Here’s where it gets a bit less certain. I can only speculate on why formulators include both ingredients; there are no hard facts.
- They are lazy, uninformed, and/or simply don’t care. This is the most unlikely reason, but it can’t be ruled out.
- Because avobenzone is the only organic UV filter approved in the US to adequately absorb UVA rays of all wavelengths, and because octinoxate is the most potent and effective UVB-absorbing organic filter, they include both because it’s the most cost-effective combination.
- They figure that because the octinoxate-induced degradation of avobenzone doesn’t occur often enough to result in an overall or net loss in the level of protection that avobenzone and octinoxate inherently provide, it’s preferable to use that combination rather than something with avobenzone and another less-potent UVB filter like homosalate.

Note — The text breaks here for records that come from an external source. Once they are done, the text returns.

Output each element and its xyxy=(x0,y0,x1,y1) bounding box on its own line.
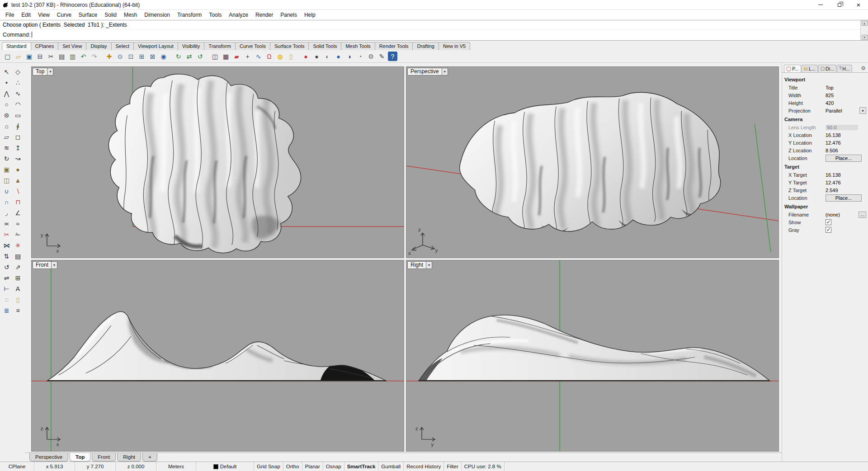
ellipse-icon[interactable]: ⊜ xyxy=(1,110,12,120)
menu-item-file[interactable]: File xyxy=(2,11,18,19)
toolbar-tab-drafting[interactable]: Drafting xyxy=(412,42,439,50)
projection-dropdown-icon[interactable] xyxy=(859,107,866,114)
helix-icon[interactable]: ∮ xyxy=(13,121,23,131)
rotate-icon[interactable]: ↺ xyxy=(1,262,12,272)
globe-dark-icon[interactable]: ◑ xyxy=(344,52,354,61)
offset-icon[interactable]: ≍ xyxy=(1,218,12,229)
projection-value[interactable]: Parallel xyxy=(826,108,859,113)
show-checkbox[interactable] xyxy=(826,219,831,225)
box-icon[interactable]: ▣ xyxy=(1,164,12,174)
toolbar-tab-mesh-tools[interactable]: Mesh Tools xyxy=(341,42,375,50)
boolean-intersection-icon[interactable]: ∩ xyxy=(1,197,12,207)
select-points-icon[interactable]: ◇ xyxy=(13,66,23,77)
wallpaper-browse-button[interactable]: ... xyxy=(859,212,866,218)
zoom-dynamic-icon[interactable]: ⊙ xyxy=(115,52,125,61)
blend-icon[interactable]: ≈ xyxy=(13,218,23,229)
circle-icon[interactable]: ○ xyxy=(1,99,12,109)
viewport-right[interactable]: z y Right xyxy=(406,260,779,452)
pencil-icon[interactable]: ✎ xyxy=(377,52,387,61)
z-target-field[interactable]: 2.549 xyxy=(826,188,866,193)
cylinder-icon[interactable]: ◫ xyxy=(1,175,12,185)
viewport-tab-top[interactable]: Top xyxy=(70,453,90,462)
lamp-icon[interactable]: ◍ xyxy=(275,52,285,61)
wallpaper-filename-field[interactable]: (none) xyxy=(826,212,859,217)
layers-icon[interactable]: ≣ xyxy=(1,305,12,316)
viewport-tab-perspective[interactable]: Perspective xyxy=(29,453,68,462)
menu-item-edit[interactable]: Edit xyxy=(18,11,34,19)
boolean-union-icon[interactable]: ∪ xyxy=(1,186,12,196)
arc-icon[interactable]: ◠ xyxy=(13,99,23,109)
render-speed-icon[interactable]: ▰ xyxy=(232,52,241,61)
target-place-button[interactable]: Place... xyxy=(826,194,862,202)
lock-toolbar-icon[interactable]: ▯ xyxy=(286,52,296,61)
toolbar-tab-select[interactable]: Select xyxy=(111,42,134,50)
curve-tools-icon[interactable]: ∿ xyxy=(254,52,263,61)
open-file-icon[interactable]: ▱ xyxy=(14,52,23,61)
toolbar-tab-visibility[interactable]: Visibility xyxy=(178,42,205,50)
undo-view-icon[interactable]: ↺ xyxy=(195,52,205,61)
text-icon[interactable]: A xyxy=(13,283,23,294)
point-cloud-icon[interactable]: ∴ xyxy=(13,77,23,88)
properties-icon[interactable]: ≡ xyxy=(13,305,23,316)
osnap-magnet-icon[interactable]: Ω xyxy=(264,52,274,61)
hide-icon[interactable]: ◌ xyxy=(1,294,12,305)
menu-item-surface[interactable]: Surface xyxy=(75,11,101,19)
globe-icon[interactable]: ● xyxy=(334,52,343,61)
paste-icon[interactable]: ▥ xyxy=(68,52,77,61)
viewport-label-perspective[interactable]: Perspective xyxy=(407,68,448,75)
select-arrow-icon[interactable]: ↖ xyxy=(1,66,12,77)
viewport-layout-icon[interactable]: ◫ xyxy=(210,52,220,61)
lock-icon[interactable]: ▯ xyxy=(13,294,23,305)
viewport-menu-arrow-icon[interactable] xyxy=(47,68,53,75)
move-icon[interactable]: ⇅ xyxy=(1,251,12,261)
viewport-label-top[interactable]: Top xyxy=(33,68,53,75)
panel-tab-help[interactable]: ? H... xyxy=(837,65,852,72)
pan-view-icon[interactable]: ⇄ xyxy=(184,52,194,61)
status-ortho[interactable]: Ortho xyxy=(283,462,302,471)
y-location-field[interactable]: 12.476 xyxy=(826,140,866,146)
rhino-logo-icon[interactable] xyxy=(2,1,9,9)
curve-icon[interactable]: ∿ xyxy=(13,88,23,99)
close-button[interactable] xyxy=(849,0,868,9)
menu-item-solid[interactable]: Solid xyxy=(101,11,120,19)
surface-plane-icon[interactable]: ▱ xyxy=(1,132,12,142)
command-input[interactable]: Command: xyxy=(0,29,860,40)
x-target-field[interactable]: 16.138 xyxy=(826,172,866,178)
scroll-up-icon[interactable] xyxy=(862,21,868,26)
toolbar-tab-standard[interactable]: Standard xyxy=(2,42,31,50)
viewport-menu-arrow-icon[interactable] xyxy=(426,262,432,268)
status-grid-snap[interactable]: Grid Snap xyxy=(254,462,283,471)
viewport-perspective[interactable]: z y x Perspective xyxy=(406,66,779,258)
sweep-icon[interactable]: ↝ xyxy=(13,153,23,164)
viewport-label-front[interactable]: Front xyxy=(33,261,57,269)
chamfer-icon[interactable]: ∠ xyxy=(13,207,23,218)
sphere-icon[interactable]: ● xyxy=(13,164,23,174)
viewport-tab-new[interactable]: + xyxy=(142,453,157,462)
mirror-icon[interactable]: ⇌ xyxy=(1,273,12,283)
rotate-view-icon[interactable]: ↻ xyxy=(174,52,183,61)
zoom-extents-all-icon[interactable]: ⊠ xyxy=(148,52,157,61)
grid-table-icon[interactable]: ▦ xyxy=(221,52,231,61)
status-cplane[interactable]: CPlane xyxy=(0,462,34,471)
menu-item-dimension[interactable]: Dimension xyxy=(141,11,174,19)
zoom-window-icon[interactable]: ⊡ xyxy=(126,52,136,61)
zoom-selected-icon[interactable]: ◉ xyxy=(159,52,168,61)
toolbar-tab-cplanes[interactable]: CPlanes xyxy=(31,42,59,50)
undo-icon[interactable]: ↶ xyxy=(79,52,88,61)
new-file-icon[interactable]: ▢ xyxy=(3,52,12,61)
panel-gear-icon[interactable]: ⚙ xyxy=(861,65,867,72)
array-icon[interactable]: ⊞ xyxy=(13,273,23,283)
viewport-tab-front[interactable]: Front xyxy=(92,453,116,462)
surface-corners-icon[interactable]: ◻ xyxy=(13,132,23,142)
cone-icon[interactable]: ▲ xyxy=(13,175,23,185)
copy-object-icon[interactable]: ▤ xyxy=(13,251,23,261)
extrude-icon[interactable]: ↥ xyxy=(13,142,23,153)
fillet-icon[interactable]: ◞ xyxy=(1,207,12,218)
boolean-difference-icon[interactable]: ∖ xyxy=(13,186,23,196)
print-icon[interactable]: ⊟ xyxy=(35,52,45,61)
menu-item-help[interactable]: Help xyxy=(301,11,319,19)
revolve-icon[interactable]: ↻ xyxy=(1,153,12,164)
viewport-top[interactable]: y x Top xyxy=(31,66,404,258)
viewport-title-field[interactable]: Top xyxy=(826,85,866,90)
viewport-menu-arrow-icon[interactable] xyxy=(442,68,448,75)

- They’ve found a way to prevent the octinoxate and avobenzone molecules from ever coming into contact with each other. This may be possible, though I doubt it since both molecules are so similar in terms of solubility; they’re both very oil-soluble. Furthermore, why would manufacturers put in the extra effort to have these two similar compounds separated? They’d have to have the formulation be an oil-water-oil emulsion, which isn’t very easy or cost-effective to make. Furthermore, how can they guarantee that these compounds stay separated during the most crucial time: once they’ve dried and set on the skin, which of course is exposed to UV light?
- They assume that all their consumers follow the 2-hour reapplication rule decreed by the various dermatologic and medical associations. “So who cares if products aren’t that photostable, since they’re supposed to be reapplied every 2 hours anyways?” Obviously, very few consumers actually follow that rule. And like I’ve stated in the comments section of Are Inorganic Sunscreens Better than Organic Ones? Part IV: Level of Protection, and Practicality, the 2-hour rule was created because these medical associations want to cover all the bases. They know that there is such a heterogeneity or variety of behavioral and formulation-related aspects that factor into how much protection the average person achieves. Therefore, it’d be irrational for manufacturers to use this reason to justify the inclusion of octinoxate and avobenzone in a single formulation. But again, it can’t be ruled out.
- Finally, perhaps octinoxate is more cosmetically acceptable, cheaper, and/or easier to obtain than other organic UVB filters. I highly doubt that this is true since you can find UV filters in products from all price ranges. But once again, I can’t completely rule this out.
“Okay that was a lot of information. What should I take away from this post?”
- Octinoxate degrades itself and avobenzone via 2 + 2 addition of cinnamates and alkenes.
- While photostabilizers like octocrylene do mildly reduce this octinoxate-induced structural degradation of avobenzone, but why would you want to deal with this anyways?
- Because there are so many unknowns when considering the reason behind why octinoxate is used in conjunction with avobenzone, look for sunscreens that don’t contain both octinoxate and avobenzone. It’s just one less thing to worry about.
Thank you for reading through this rather dense post!